Switch layer kernel implementation in the config #35

cathalobrien · 2024-09-11T11:56:33Z

Describe your changes

This PR makes it possible to switch the implementation of Linear and LayerNorm kernels in the config.

At the moment we use torch.NN implementation for many layers in Anemoi model e.g. torch.nn.layerNorm, torch.NN.linear. This has the advantage of being available out of the box with torch and portable to many systems (CPU, AMD and Nvidia GPUs). However, other layer implementations might be more efficient for certain hardware, or use different algorithms we want to explore (RMSNorm is an alternate implementation of LayerNorm for instance).
These might only run on certain systems (e.g. Nvidias transformer_engine.pytorch provides layer implementations optimized for their GPUs).
Therefore, we'd like to be able to flexibly take advantage of these faster kernels when they're available without losing the ability to fall back to torch.nn for resiliency.

This PR adds the following block to config/model/.yaml:

  layer_kernels:
    LayerNorm:
      #_target_: "transformer_engine.pytorch.LayerNorm"
      _target_: "liger_kernel.transformers.rms_norm.LigerRMSNorm"
      #_target_: "torch.nn.LayerNorm" #the default PyTorch implementation
      _partial_: True
      #Any arguments to your chosen function go here e.g.
      #bias: False
    Linear:
      #_target_: "transformer_engine.pytorch.Linear"
      _target_: "torch.nn.Linear"
      _partial_: True

In the future, this syntax could be extended to replace other layers (e.g. mlp) if required.

The calls to torch.nn are then replaced with

- self.layer_norm1 = nn.LayerNorm(num_channels)
+ LayerNorm=layer_kernels['LayerNorm']
+ self.layer_norm1 = LayerNorm(num_channels)

You can pass any parameters to your new kernels in the config file, after "partial : True". Hydra tries to load the desired kernel in "models/encoder_processor_decoder.py". If the desired library isnt available, torch currently will fall back to torch.nn..

        for kernel in self.layer_kernels:
            kernel_entry=self.layer_kernels[kernel]
            try:
                instantiate(kernel_entry)
            except InstantiationException:
                LOGGER.info(f"{kernel_entry['_target_']} not availible! falling back to torch.nn.{kernel}")
                #config.model.layer_kernels[kernel]["_target_"]=f"torch.nn.{kernel}"
                self.layer_kernels[kernel] = DotDict({'_target_': f"torch.nn.{kernel}", '_partial_': True}) #replace the entry, to remove any args passed to the orginal kernel
        LOGGER.debug(f"{self.layer_kernels=}")

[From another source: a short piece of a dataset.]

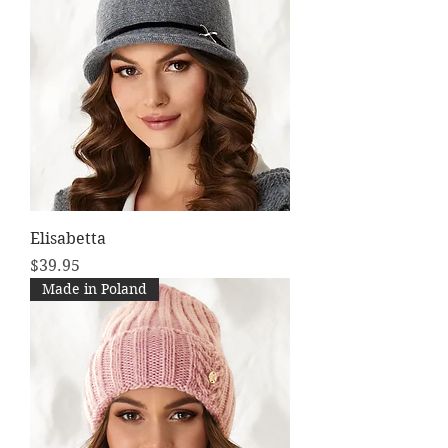
Elisabetta
Price
$39.95
Made in Poland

I am in two minds about this. On the one hand, it helps ensure you run if you are missing a library (which might be nessecary when doing inference in a different enviroment to where the model was trained). But on the other hand, maybe it would be better to loudly fail when the user is requesting an uninstalled library be used. Otherwise, a user could be under the impression they are using an optimised kernel when they are not. Also it feels like poor programming practice to branch on Exceptions like I am doing here. Open to suggestions on this.

This feature makes it easy to try out new kernels in an end-to-end machine learning run, rather then simply doing a standalone kernel benchmark. Using this feature I was able to trial the RMSNorm implementation of LayerNorm from Liger Kernel, in 2 lines (pip install liger_kernel; vim config/model/transformer.yaml) and I saw ~10% speedup.

LayerNorm	run_training_batch time (s)	training_avg_throughput (iter/s)
torch.nn.LayerNorm	0.93532	0.88574
liger_kernel.transformers.rms_norm.LigerRMSNorm	0.82982	0.99186

Type of change

Please delete options that are not relevant.

New feature (non-breaking change which adds functionality)

This change requires a documentation update

Checklist before requesting a review

FussyDuck · 2024-09-11T11:56:38Z

Thank you for your submission! We really appreciate it. Like many open source projects, we ask that you all sign our Contributor License Agreement before we can accept your contribution.
1 out of 2 committers have signed the CLA.

✅ cathalobrien
❌ Cathal Liam O Brien

Cathal Liam O Brien seems not to be a GitHub user. You need a GitHub account to be able to sign the CLA. If you have already a GitHub account, please add the email address used for this commit to your account.
_{You have signed the CLA already but the status is still pending? Let us recheck it.}

for more information, see https://pre-commit.ci

clessig · 2024-09-11T13:42:13Z

I think silently switching to a different implementation is dangerous. As we see with the attention, there might be differences in the implementation that the user should be aware of and think about when selecting a different backend.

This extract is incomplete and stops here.